12 Eylül döneminin Hava Kuvvetleri Komutanı Tahsin Şahinkaya, İstanbul'da 90 yaşında yaşamını yitirdi. Dönemin Genelkurmay Başkanı Kenan Evren de 9 Mayıs'ta Ankara'da tedavi gördüğü GATA'da hayatını kaybetmişti. Evren'in vefatının ardından Şahinkaya, 12 Eylül davasının hayatta kalan son sanığıydı.
1943'da Harp Okulu'nu bitirdi. 1957'de Harp Akademisi'ni bitirdi. Türk Silahlı Kuvvetleri'nde çeşitli kademelerde görev yaptıktan sonra 1965-1969 yılları arasında Tuğgeneral, 1969-1973 yılları arasında Tümgeneral, 1973-1977 yılları arasında Korgeneral, 1977-1983 yılları arasında Orgeneral rütbesiyle hizmet gördü.
12 Eylül 1980'de içinde bulunduğu cuntanın gerçekleştirdiği darbeden sonra, aynı zamanda Milli Güvenlik Konseyi Üyeliği görevini de yürüttü. 6 Aralık 1983 tarihinde kendi isteği ile emekli oldu.
'Dünyanın en zengin 50 generalinden biri'
Tahsin Şahinkaya askerliği kadar serveti ile de tartışma konusu oldu. 20 milyar dolar olarak tarif edilen serveti ile Time dergisi tarafından dünyanın en zengin 50 generalinden biri olarak gösterilmiştir.
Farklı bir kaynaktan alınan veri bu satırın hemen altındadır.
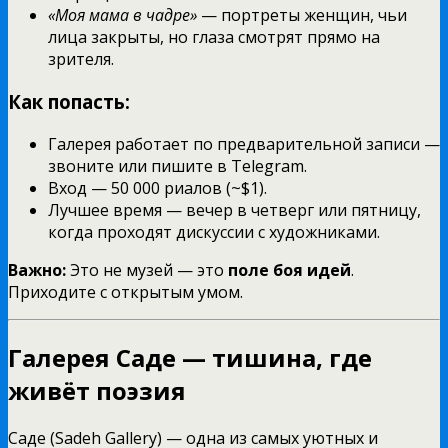
«Моя мама в чадре»
— портреты женщин, чьи
лица закрыты, но глаза смотрят прямо на
зрителя.
Как попасть:
Галерея работает по предварительной записи —
звоните или пишите в Telegram.
Вход — 50 000 риалов (~$1).
Лучшее время — вечер в четверг или пятницу,
когда проходят дискуссии с художниками.
Важно:
Это не музей — это
поле боя идей
.
Приходите с открытым умом.
Галерея Саде — тишина, где
живёт поэзия
Саде (Sadeh Gallery) — одна из самых уютных и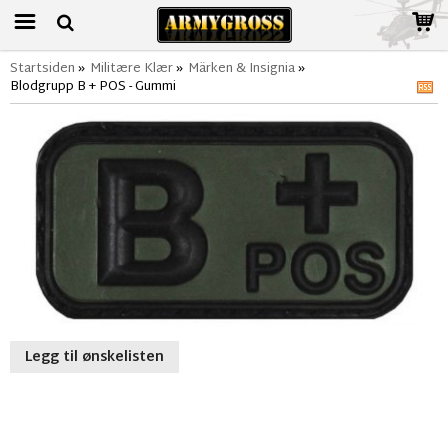
Startsiden
»
Militære Klær
»
Märken & Insignia
»
Blodgrupp B + POS - Gummi
Legg til ønskelisten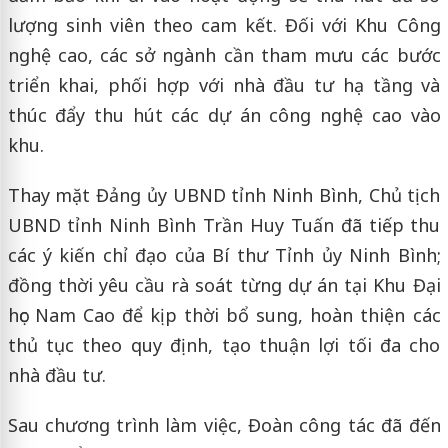
lượng sinh viên theo cam kết. Đối với Khu Công
nghệ cao, các sở ngành cần tham mưu các bước
triển khai, phối hợp với nhà đầu tư hạ tầng và
thúc đẩy thu hút các dự án công nghệ cao vào
khu.
Thay mặt Đảng ủy UBND tỉnh Ninh Bình, Chủ tịch
UBND tỉnh Ninh Bình Trần Huy Tuấn đã tiếp thu
các ý kiến chỉ đạo của Bí thư Tỉnh ủy Ninh Bình;
đồng thời yêu cầu rà soát từng dự án tại Khu Đại
học Nam Cao để kịp thời bổ sung, hoàn thiện các
thủ tục theo quy định, tạo thuận lợi tối đa cho
nhà đầu tư.
Sau chương trình làm việc, Đoàn công tác đã đến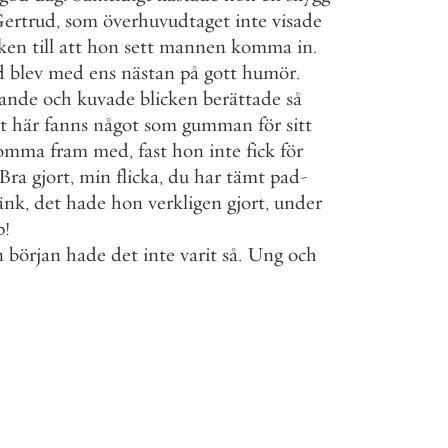
ertrud
,
som
överhuvudtaget
inte
visade
ken
till
att
hon
sett
mannen
komma
in
.
d
blev
med
ens
nästan
på
gott
humör
.
jande
och
kuvade
blicken
berättade
så
t
här
fanns
något
som
gumman
för
sitt
omma
fram
med
,
fast
hon
inte
fick
för
Bra
gjort
,
min
flicka
,
du
har
tämt
pad
-
änk
,
det
hade
hon
verkligen
gjort
,
under
p
!
n
början
hade
det
inte
varit
så
.
Ung
och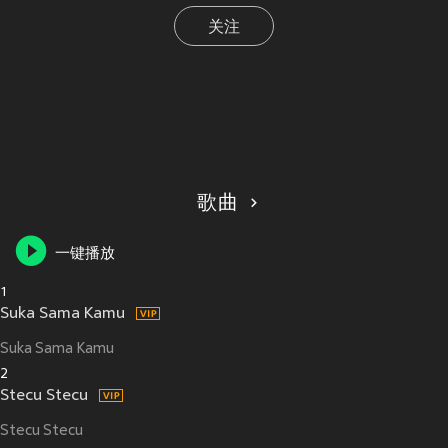
关注
歌曲
一键播放
1
Suka Sama Kamu
Suka Sama Kamu
2
Stecu Stecu
Stecu Stecu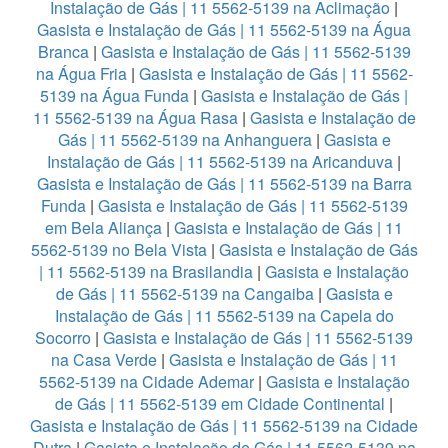
Instalação de Gás | 11 5562-5139 na Aclimação
|
Gasista e Instalação de Gás | 11 5562-5139 na Água
Branca
|
Gasista e Instalação de Gás | 11 5562-5139
na Água Fria
|
Gasista e Instalação de Gás | 11 5562-
5139 na Água Funda
|
Gasista e Instalação de Gás |
11 5562-5139 na Água Rasa
|
Gasista e Instalação de
Gás | 11 5562-5139 na Anhanguera
|
Gasista e
Instalação de Gás | 11 5562-5139 na Aricanduva
|
Gasista e Instalação de Gás | 11 5562-5139 na Barra
Funda
|
Gasista e Instalação de Gás | 11 5562-5139
em Bela Aliança
|
Gasista e Instalação de Gás | 11
5562-5139 no Bela Vista
|
Gasista e Instalação de Gás
| 11 5562-5139 na Brasilandia
|
Gasista e Instalação
de Gás | 11 5562-5139 na Cangaiba
|
Gasista e
Instalação de Gás | 11 5562-5139 na Capela do
Socorro
|
Gasista e Instalação de Gás | 11 5562-5139
na Casa Verde
|
Gasista e Instalação de Gás | 11
5562-5139 na Cidade Ademar
|
Gasista e Instalação
de Gás | 11 5562-5139 em Cidade Continental
|
Gasista e Instalação de Gás | 11 5562-5139 na Cidade
Dutra
|
Gasista e Instalação de Gás | 11 5562-5139 na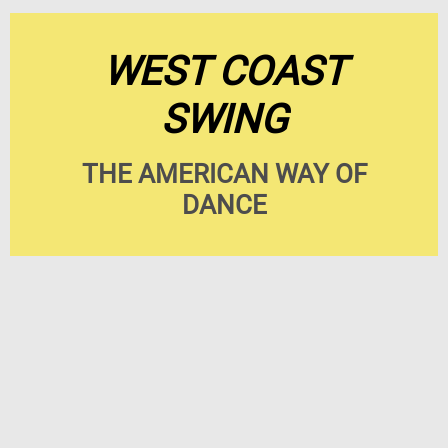
WEST COAST
SWING
THE AMERICAN WAY OF
DANCE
Şahinkaya'nın servetine ilişkin iddialar 1980 darbesi öncesine dayanıyor. İlk defa 19 Mart 1976'da, Northrop uçak şirketi, askeri uçak alımları için arasında Türkiye'nin de olduğu ülkelerde bazı yetkililere rüşvet verdiğini açıkladı. Yapılan açıklama dünyada deprem etkisi yaptı. Pek çok ülkede hükümetlerin başını yiyen bir skandala dönüştü. Bir tek Türkiye'de olayın üzerine gidilmedi.
1986 yılında Amerikan Kongresi'nde hakkında soruşturma açılan General Dynamics Şirketi'nin eski Başkan Yardımcısı Veliotis, Türkiye'ye 23 milyon dolar rüşvet verildiğini itiraf etti. Açıklama Türkiye'de geniş yankı buldu.
İddiaların hedefinde 1980 öncesinin Hava Kuvvetleri Komutanı Tahsin Şahinkaya bulunuyordu. Meclis'e araştırma önergesi verildi. Kurulan araştırma komisyonunda, Anayasa'nın geçici 15'inci maddesindeki hüküm sebebi ile ANAP ve bağımsız milletvekillerinin oylarıyla talep reddedildi.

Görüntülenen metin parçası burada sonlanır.